Talking table with AA Gill

With a collection of his famously savage reviews newly published, AA Gill talks restaurant criticism, wafting aromas and camel snot.

If AA Gill isn’t the most feared restaurant critic in the world, he’s certainly the most entertaining, and definitely the funniest. This is something borne out by Table Talk, a new collection of his writing about food taken mostly from his restaurant review column of the same name published in London’s Sunday Times. Gill, who pens our must-read travel column AA Gill is Away each month, spoke to fellow food critic Pat Nourse about the book and the business of reviewing. Here, we present the expanded version of the interview that appeared in our January 2008 issue.

Tell us about your new book.

I haven’t read it, and I always said that I didn’t want to do a book of reviews because what possible use is a 12-year-old restaurant review?

Fortunately you write very little about restaurants in your reviews.

I said I’d let them do a book of reviews as long as they didn’t mention any of the restaurants.
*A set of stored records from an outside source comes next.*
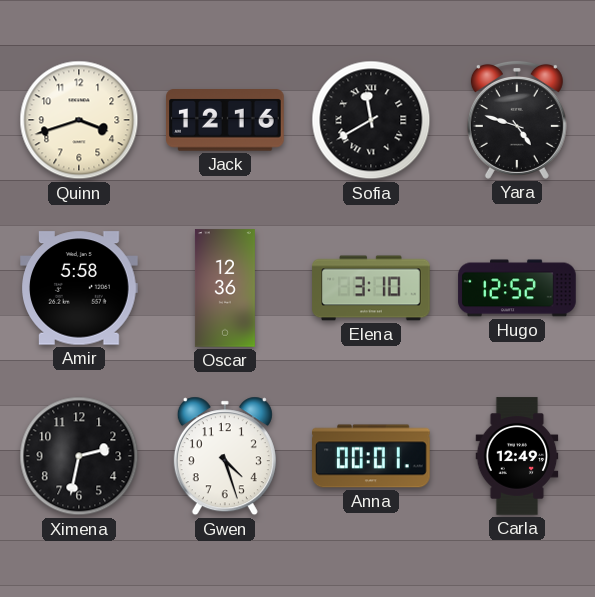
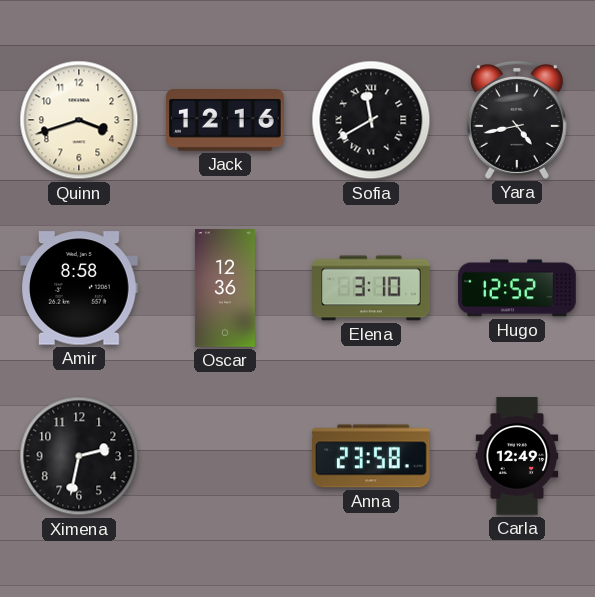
Yara: 4:48 -> 4:43
Amir: 5:58 -> 8:58
Gwen: 4:27 -> none
Anna: 00:01 -> 23:58
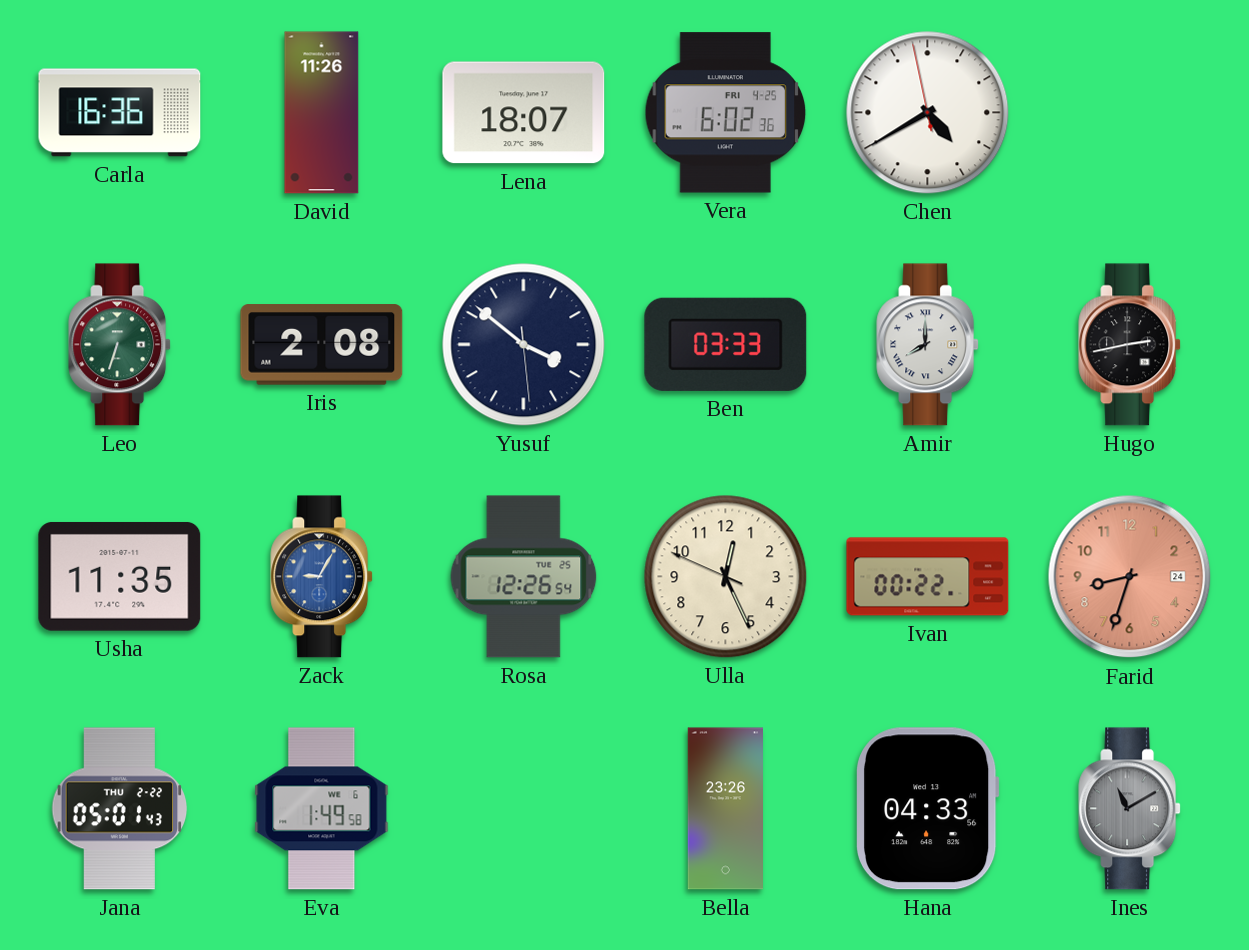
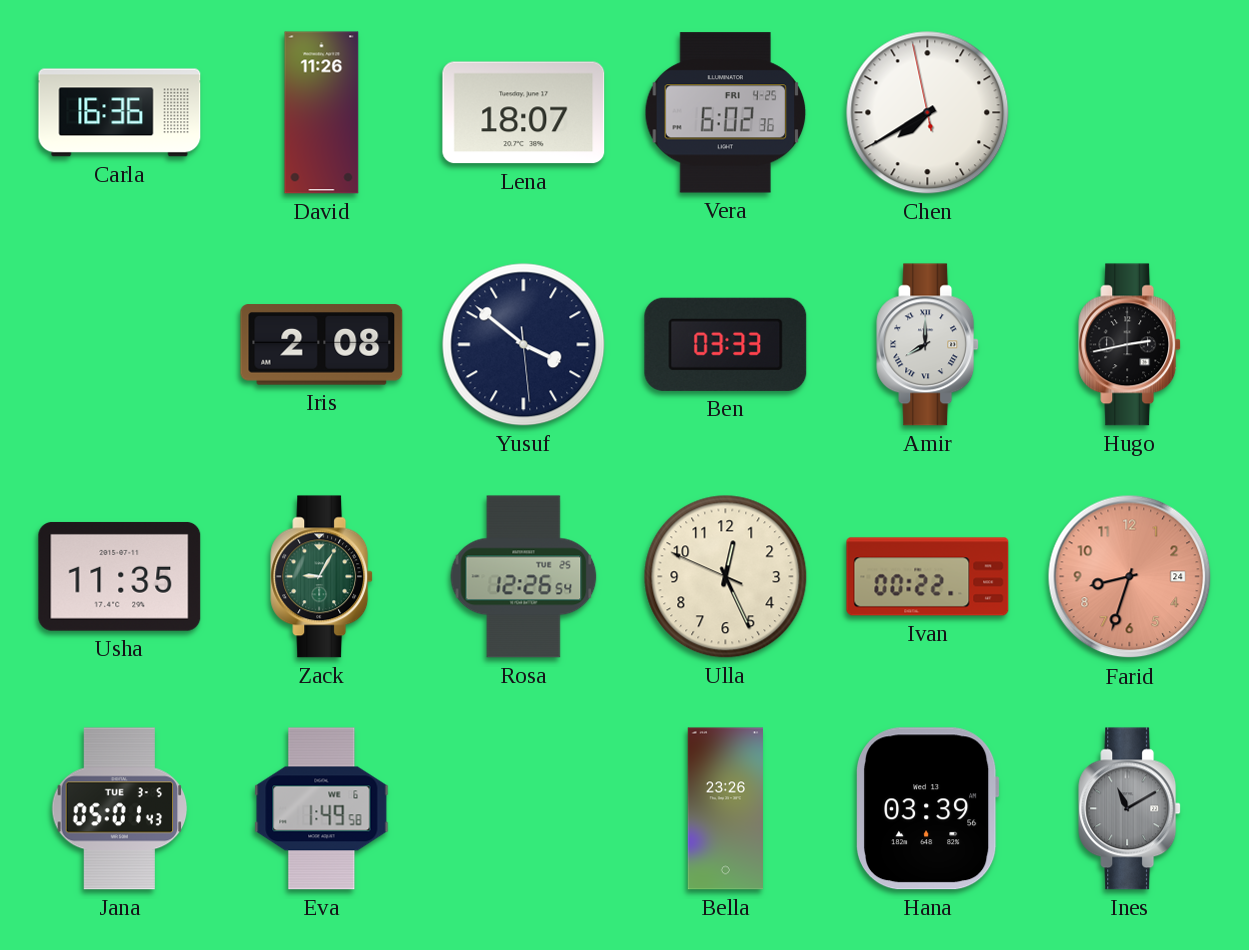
Chen: 4:39 -> 7:39
Leo: 6:33 -> none
Zack dial: blue -> green
Jana date: THU 2-22 -> TUE 3-5
Hana: 04:33 -> 03:39
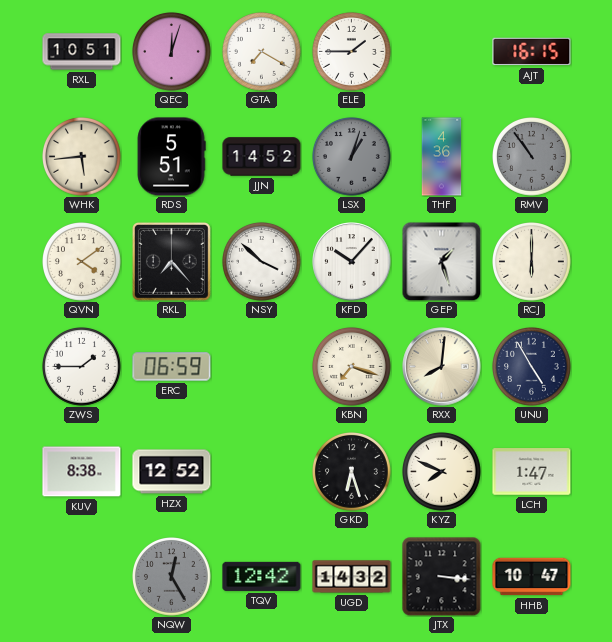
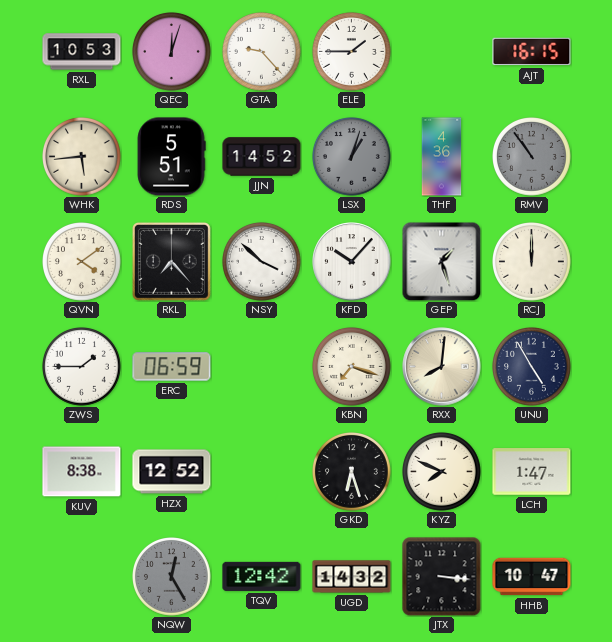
RXL: 10:51 -> 10:53
GTA: 7:20 -> 9:23
RCJ: 6:00 -> 12:00
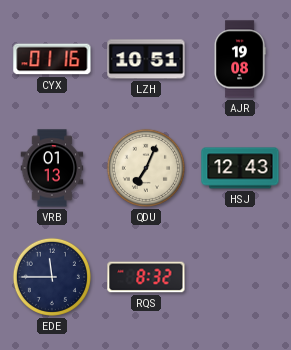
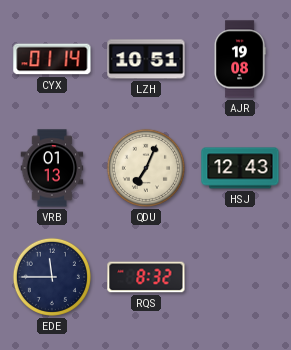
CYX: 01:16 -> 01:14
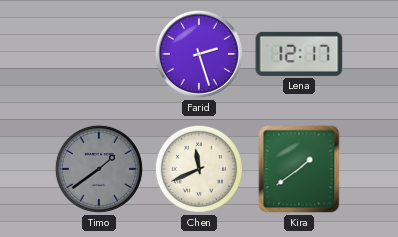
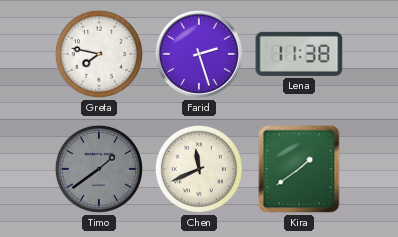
Greta: none -> 7:47
Lena: 12:17 -> 11:38
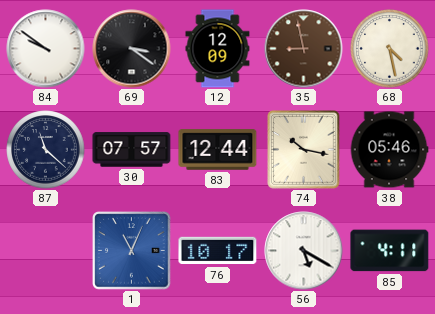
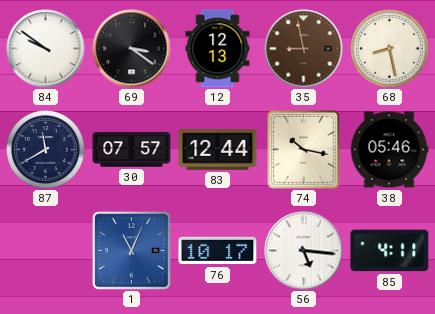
12: 12:09 -> 12:13
68: 4:28 -> 8:28
87: 11:22 -> 11:40
56: 5:20 -> 5:16
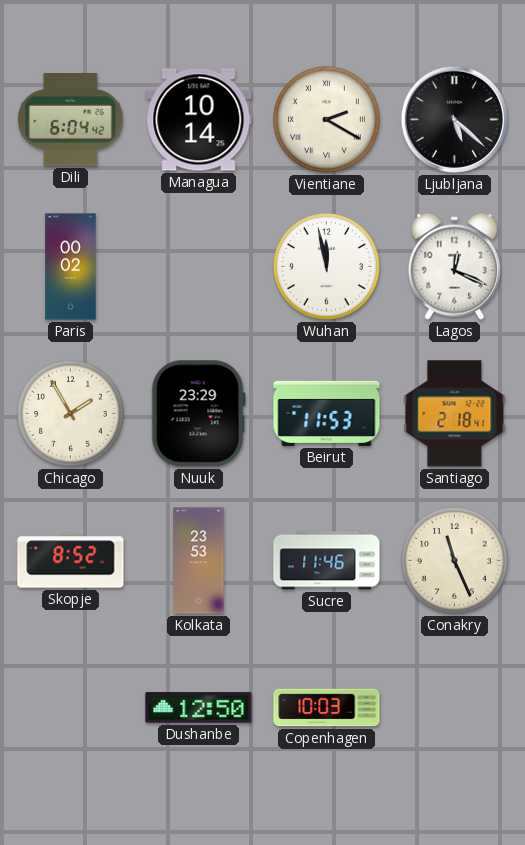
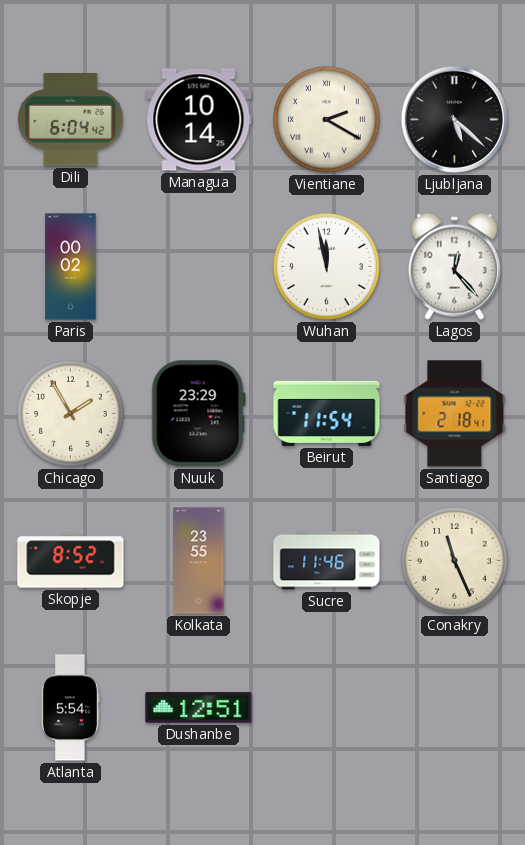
Lagos: 12:19 -> 12:23
Beirut: 11:53 -> 11:54
Kolkata: 23:53 -> 23:55
Atlanta: none -> 5:54
Dushanbe: 12:50 -> 12:51
Copenhagen: 10:03 -> none
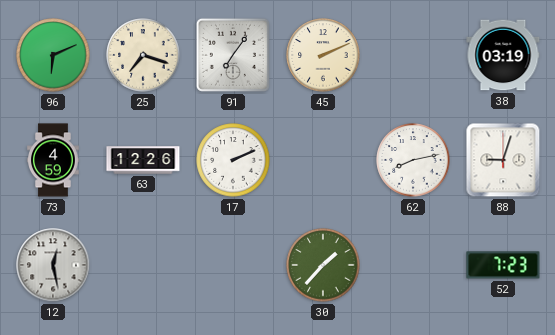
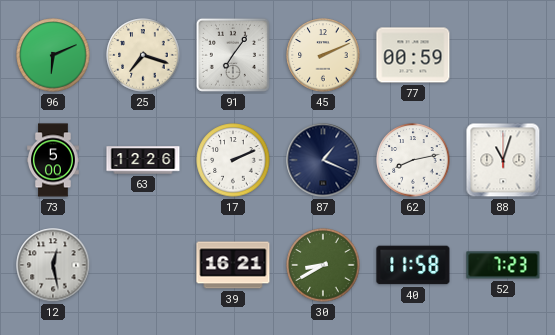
77: none -> 00:59
38: 03:19 -> none
73: 4:59 -> 5:00
87: none -> 1:19
88: 9:03 -> 11:03
39: none -> 16:21
30: 1:37 -> 8:40
40: none -> 11:58
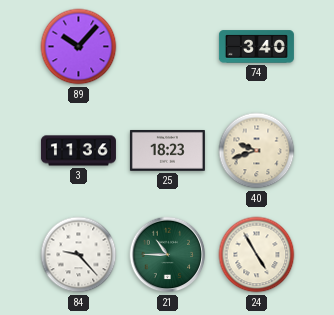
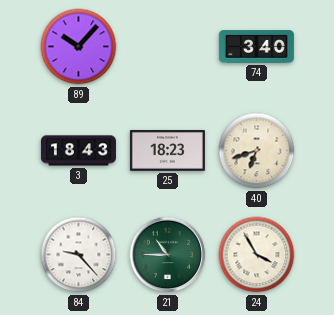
3: 11:36 -> 18:43
40: 9:42 -> 6:42
24: 4:55 -> 3:55
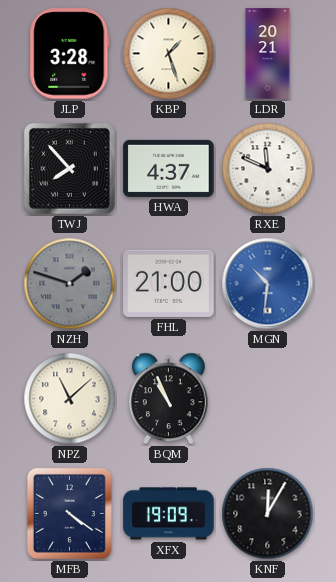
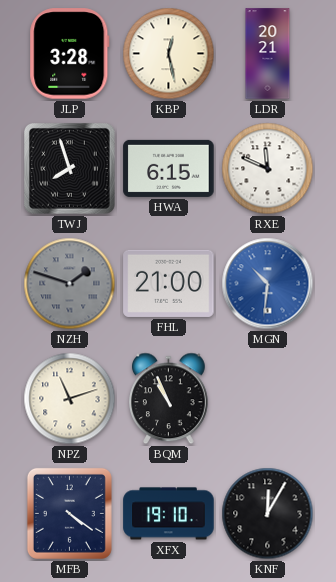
KBP: 1:27 -> 12:28
TWJ: 7:53 -> 7:57
HWA: 4:37 -> 6:15
NPZ: 11:08 -> 11:12
XFX: 19:09 -> 19:10
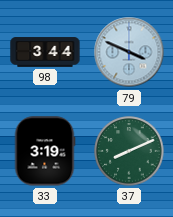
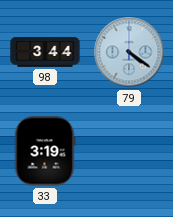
79: 3:49 -> 4:21
37: 8:11 -> none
They laughed, thinking I was joking, and I said, no, I’m really not joking. Quite apart from anything else, I think a restaurant getting a bad review is not the nicest way of spending your Sunday, but to get the same review 10 years later, anthologised is really unkind.

So they found this brilliant girl, Celia [Hayley, the book’s editor], who said, look, I’m just going to take all your long-drop intros and we’ll see if we can make them into pieces. Because she read absolutely every single one, she said, you’ve written about vegetarianism four times, you’ve done country pubs three times – I can knit them all together and make proper essays out of them. Sometimes she just said, you’ve completely contradicted yourself, you have two articles about the same subject saying diametrically opposite things. Which one do you believe? Consistency, I think, is one of the most overrated virtues.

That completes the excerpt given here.